One of these is a troubling phenomenon called antibody-dependent enhancement, which was observed by scientists trying to create vaccines against dengue fever. Receptors on the tail region of antibodies normally bind to immune cells, allowing antibodies to activate the immune system. In some cases, though, it seems these receptors can accidentally attach to viruses too, allowing the pathogens to access cells rather than stopping them. Monoclonal antibody manufacturers are now taking steps to minimise that likelihood, such as engineering receptors with mutations that limit the risk of virus binding.

Another major issue is whether monoclonal antibodies could quickly become obsolete as new variants of SARS-CoV-2 emerge, something which is already proving to be a challenge. Recent studies conducted in the U.S., South Africa, and China suggest that Regeneron, Eli Lilly, and GSK’s monoclonal antibodies may not work against one or more of the three major variants of SARS-CoV-2. These papers were released on the bioRxiv preprint server and are not yet peer reviewed. There is also no data yet for how AstraZeneca’s monoclonal antibody product fares against them. Eli Lilly and GSK are testing whether combining their products into an antibody cocktail can improve efficacy against the variants.

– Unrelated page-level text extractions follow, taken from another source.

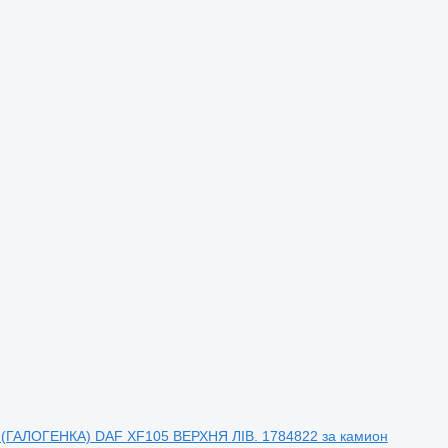
ГАЛОГЕНКА) DAF XF105 ВЕРХНЯ ЛІВ. 1784822 за камион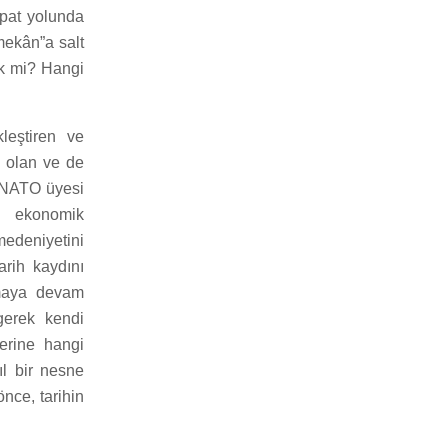
spat yolunda
mekân”a salt
ek mi? Hangi
leştiren ve
ç olan ve de
en NATO üyesi
lı ekonomik
medeniyetini
arih kaydını
nmaya devam
gerek kendi
lerine hangi
ıl bir nesne
nce, tarihin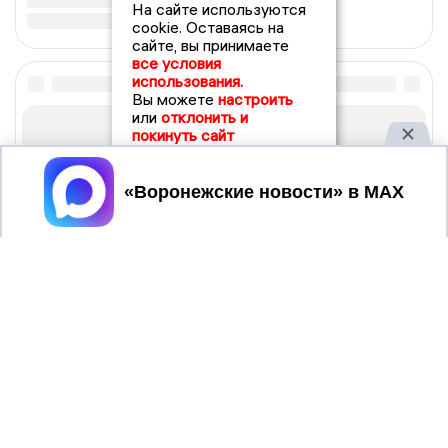
На сайте используются
cookie. Оставаясь на
сайте, вы принимаете
все условия
использования.
Вы можете
настроить
или
отклонить и
покинуть сайт
Принять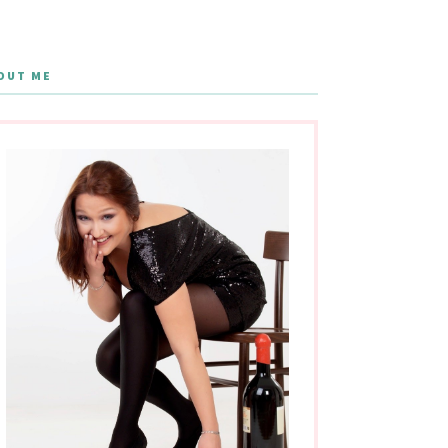
OUT ME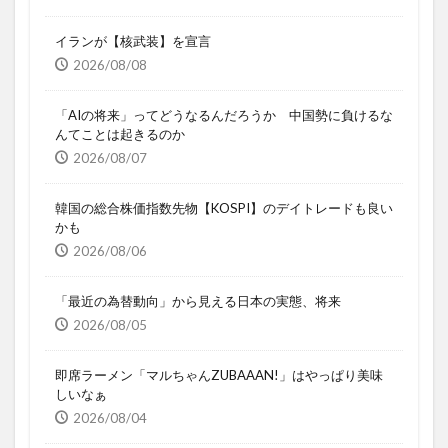
イランが【核武装】を宣言
2026/08/08
「AIの将来」ってどうなるんだろうか 中国勢に負けるな
んてことは起きるのか
2026/08/07
韓国の総合株価指数先物【KOSPI】のデイトレードも良い
かも
2026/08/06
「最近の為替動向」から見える日本の実態、将来
2026/08/05
即席ラーメン「マルちゃんZUBAAAN!」はやっぱり美味
しいなぁ
2026/08/04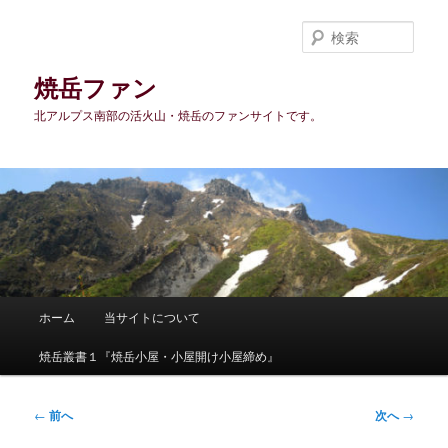
メ
イ
検
ン
索
コ
焼岳ファン
ン
北アルプス南部の活火山・焼岳のファンサイトです。
テ
ン
ツ
へ
移
動
メ
ホーム
当サイトについて
イ
ン
焼岳叢書１『焼岳小屋・小屋開け小屋締め』
メ
ニ
ュ
投
←
前へ
次へ
→
ー
稿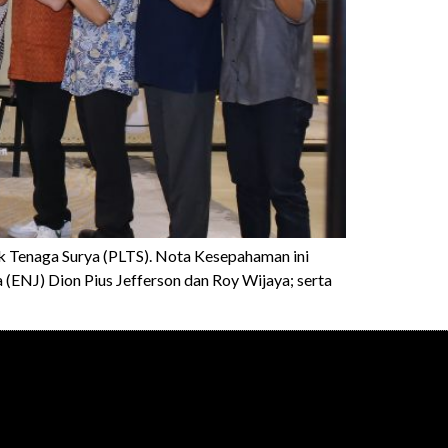
Tenaga Surya (PLTS). Nota Kesepahaman ini
(ENJ) Dion Pius Jefferson dan Roy Wijaya; serta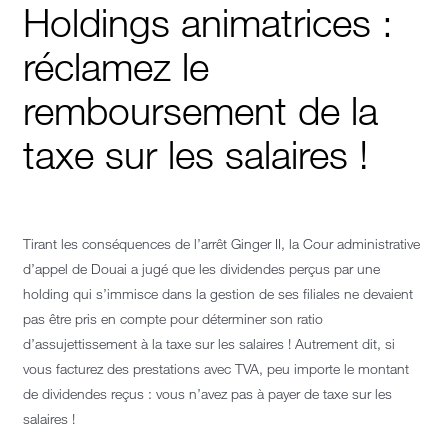
Holdings animatrices :
réclamez le
remboursement de la
taxe sur les salaires !
Tirant les conséquences de l’arrêt Ginger II, la Cour administrative
d’appel de Douai a jugé que les dividendes perçus par une
holding qui s’immisce dans la gestion de ses filiales ne devaient
pas être pris en compte pour déterminer son ratio
d’assujettissement à la taxe sur les salaires ! Autrement dit, si
vous facturez des prestations avec TVA, peu importe le montant
de dividendes reçus : vous n’avez pas à payer de taxe sur les
salaires !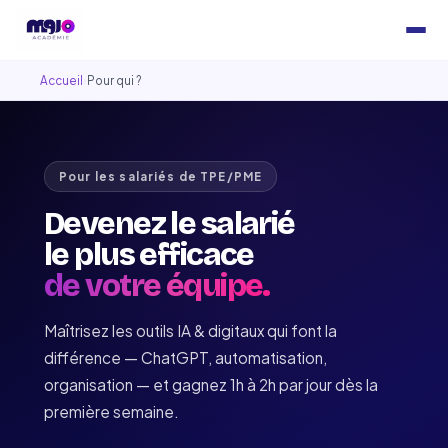
Accueil
›
Pour qui ?
Pour les salariés de TPE/PME
Devenez le salarié
le plus efficace
de votre équipe.
Maîtrisez les outils IA & digitaux qui font la
différence — ChatGPT, automatisation,
organisation — et gagnez 1h à 2h par jour dès la
première semaine.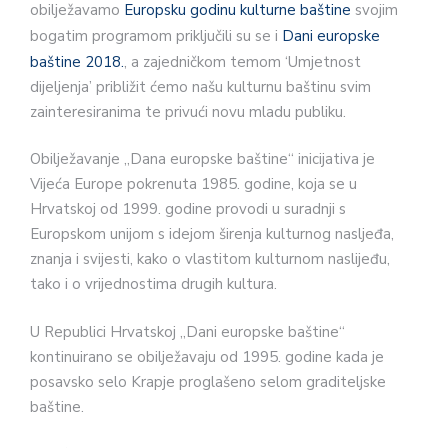
obilježavamo
Europsku godinu kulturne baštine
svojim
bogatim programom priključili su se i
Dani europske
baštine 2018.
, a zajedničkom temom ‘Umjetnost
dijeljenja’ približit ćemo našu kulturnu baštinu svim
zainteresiranima te privući novu mladu publiku.
Obilježavanje „Dana europske baštine“ inicijativa je
Vijeća Europe pokrenuta 1985. godine, koja se u
Hrvatskoj od 1999. godine provodi u suradnji s
Europskom unijom s idejom širenja kulturnog nasljeđa,
znanja i svijesti, kako o vlastitom kulturnom naslijeđu,
tako i o vrijednostima drugih kultura.
U Republici Hrvatskoj „Dani europske baštine“
kontinuirano se obilježavaju od 1995. godine kada je
posavsko selo Krapje proglašeno selom graditeljske
baštine.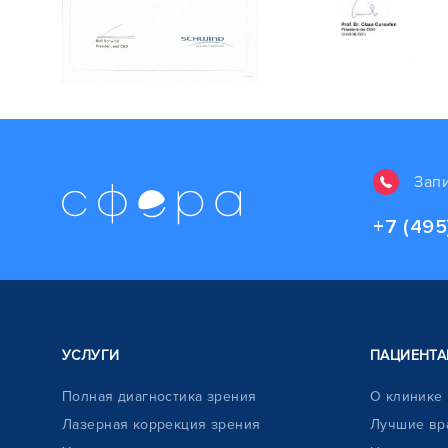
Зап
+7 (495
УСЛУГИ
ПАЦИЕНТА
Полная диагностика зрения
О клинике
Лазерная коррекция зрения
Лучшие вр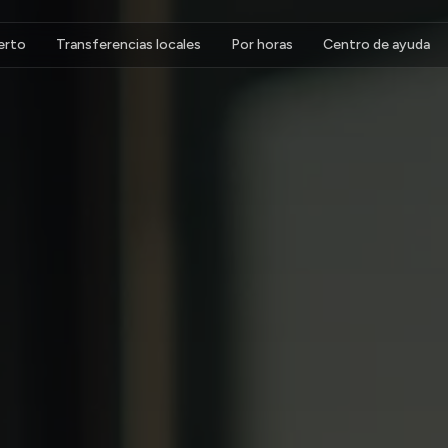
erto
Transferencias locales
Por horas
Centro de ayuda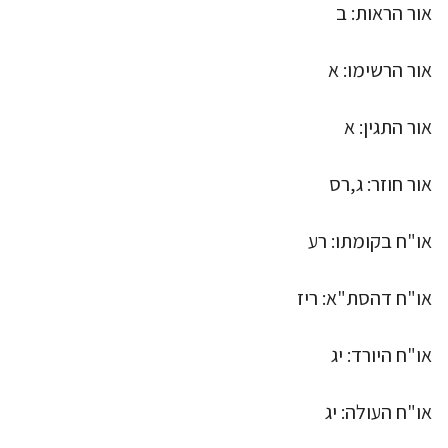
אור הראות: ב
אור הרשימו: א
אור התגין: א
אור חוזר: ג,רס
או"ח בקומתו: רע
או"ח דהסת"א: ריז
או"ח היורד: יג
או"ח העולה: יג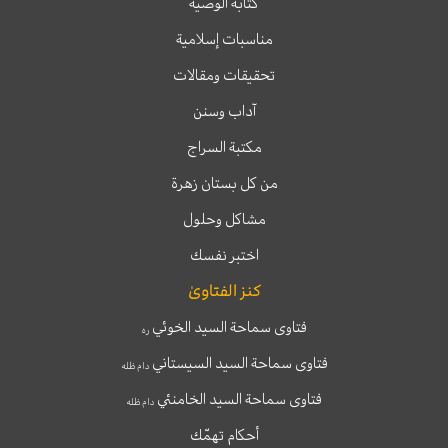
كتابة الوصية
مناسبات إسلامية
تحقيقات ومقالات
آداب وسنن
مكتبة السراج
من كل بستان زهرة
مشاكل وحلول
اختبر نفسك
كنز الفتاوىٰ
فتاوى سماحة السيد الخوئي
ره
فتاوى سماحة السيد السيستاني
دام ظله
فتاوى سماحة السيد الخامنئي
دام ظله
أحكام تهمّك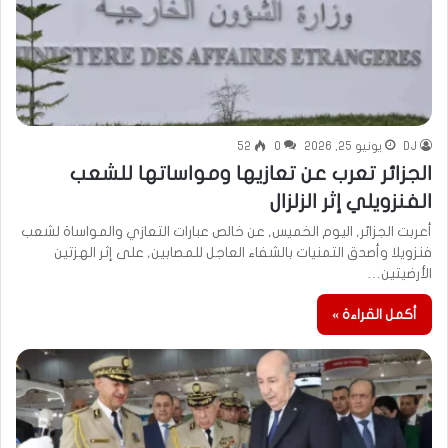
DJ
يونيو 25, 2026
0
52
الجزائر تعرب عن تعازيها ومواساتها للشعب
الفنزويلي إثر الزلزال
أعربت الجزائر, اليوم الخميس, عن خالص عبارات التعازي والمواساة لشعب
فنزويلا وأصدق التمنيات بالشفاء العاجل للمصابين, على إثر الهزتين
الأرضيتين…
أكمل القراءة »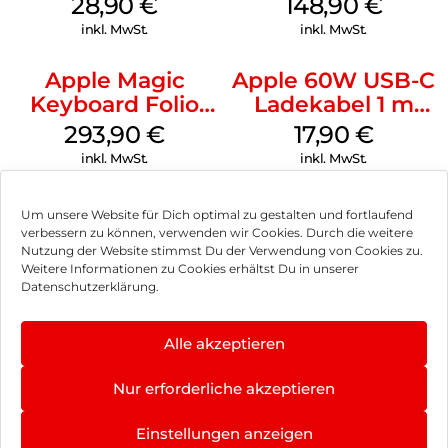
28,90
€
148,90
€
inkl. MwSt.
inkl. MwSt.
Apple Magic
Apple 60W USB-C
Keyboard Folio
Ladekabel 1 m
iPad 10.9″ (10.Gen.)
Weiß
293,90
€
17,90
€
Weiß
inkl. MwSt.
inkl. MwSt.
Um unsere Website für Dich optimal zu gestalten und fortlaufend
verbessern zu können, verwenden wir Cookies. Durch die weitere
Nutzung der Website stimmst Du der Verwendung von Cookies zu.
Impressum
Weitere Informationen zu Cookies erhältst Du in unserer
Datenschutzerklärung.
AGB
Datenschutz
Alle akzeptieren
Vertrag widerrufen
Nur erforderliche akzeptieren
Hinweis zur Batterieentsorgung
Einstellungen anzeigen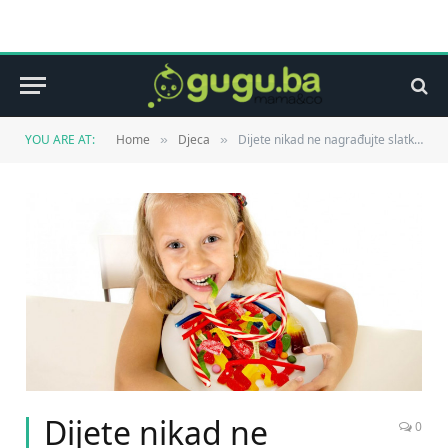
YOU ARE AT:
Home
Djeca
Dijete nikad ne nagrađujte slatkišima
»
»
Dijete nikad ne
0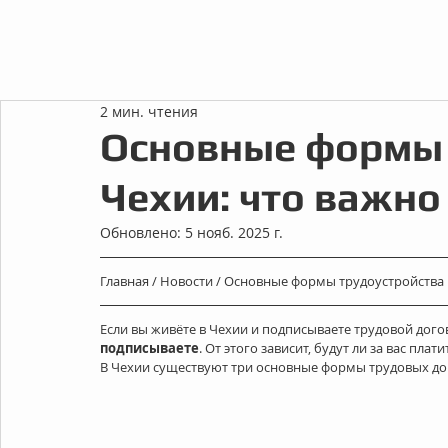
2 мин. чтения
Основные формы 
Чехии: что важно
Обновлено:
5 нояб. 2025 г.
Главная
 / 
Новости
 / 
Основные формы трудоустройства 
Если вы живёте в Чехии и подписываете трудовой дого
подписываете
. От этого зависит, будут ли за вас плати
В Чехии существуют три основные формы трудовых до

Another theory suggests that using these products as emergency treatments for hospitalised patients could encourage viral evolution. A recent lab study found that the virus is indeed capable of deliberately mutating to evade multiple antibodies found in convalescent plasma. If monoclonal antibodies derived from this plasma do not immediately inactivate the virus, they may encourage it to mutate further, creating new variants.

At the same time, many scientists involved in monoclonal antibody research believe that greater use of them as passive immunisations in vulnerable populations could actually help stop new variants from appearing.

“For most of 2020, the majority of the population was immunologically naïve to this virus, and thus the virus was freely circulating among vulnerable individuals, including the immunocompromised individuals,” says Ali Ellebedy, assistant professor of pathology and immunology at Washington University School of Medicine. In the immunocompromised, the virus can keep replicating—and thus mutating—in the same person for weeks, providing what Ellebedy calls the “perfect platform” for new variants to emerge. In theory, protecting more of these vulnerable people can thus limit the virus’s chances of spawning new variants.

For the scientists leading the PROVENT trial, much depends on the coming months and whether monoclonal antibodies can be shown to provide long-lasting protection in vulnerable populations. If so, they feel this will open doors for monoclonal antibodies protecting more immunocompromised patients as part of standard medical care.

“If effective, I could see these immunisations being used in some cancer patients, for example those who are being treated for acute leukaemias,” says Longley. “They can’t have vaccines, and you’re worried about them being exposed during a flu or a measles outbreak. This could keep them safe until they have their curative treatment.”